More documentation can be found in the schemas folder.

Supported Datasets:

  1. CIFAR-10
  2. CIFAR-100
  3. Tiny ImageNet

Installation

Prerequisites:

The prerequisite packages are stored in requirements.txt and can be installed using pip:

pip install -r requirements.txt

Or conda:

conda install --file requirements.txt

Note that the requirements encapsulate our testing enviornments and may be unnecessarily tight! Any relevant updates to the requirements are welcomed.

Running An Experiment

Setting up:

To initialize an experiment, create a subfolder in the experiments folder with the name of your experiment:

mkdir experiments/[experiment name]

In that folder initialize a config file called config.toml. An example can be seen here: experiments/example_attack/config.toml.

The .toml file should contain references to the modules that you would like to run with each relevant field as defined by its documentation in schemas/[module name]. This file will serve as the configuration file for the entire experiment. As a convention the output for module n is the input for module n + 1.

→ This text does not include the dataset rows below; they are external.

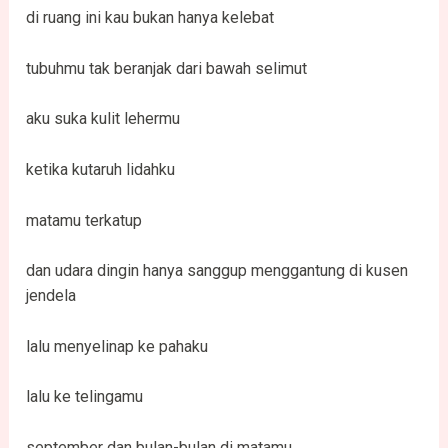
di ruang ini kau bukan hanya kelebat
tubuhmu tak beranjak dari bawah selimut
aku suka kulit lehermu
ketika kutaruh lidahku
matamu terkatup
dan udara dingin hanya sanggup menggantung di kusen
jendela
lalu menyelinap ke pahaku
lalu ke telingamu
september dan bulan-bulan di matamu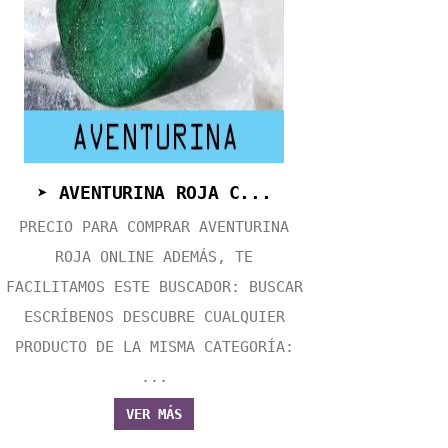
➤ AVENTURINA ROJA C...
PRECIO PARA COMPRAR AVENTURINA
ROJA ONLINE ADEMÁS, TE
FACILITAMOS ESTE BUSCADOR: BUSCAR
ESCRÍBENOS DESCUBRE CUALQUIER
PRODUCTO DE LA MISMA CATEGORÍA:
...
VER MÁS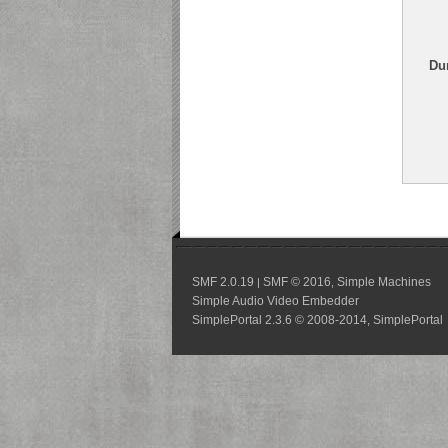
Du
SMF 2.0.19
SMF © 2016
Simple Machines
|
,
Simple Audio Video Embedder
SimplePortal 2.3.6 © 2008-2014, SimplePortal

Note: the [INTERNAL] block of a schema should not be transferred into a config file.

[module_name_1]
output=...
field2=...
...
fieldn=...

[module_name_2]
input=...
output=...
...
fieldn=...

...

[module_name_k]
input=...
field2=...
...
fieldn=...

Running a module:

At the moment, all experiments must be manually run using:

python run_experiment.py [experiment name]

The experiment will automatically pick up on the configuration provided by the file.

As an example, to run the example_attack experiment one could run:

python run_experiment.py example_attack

More module documentation can be found in the schemas folder.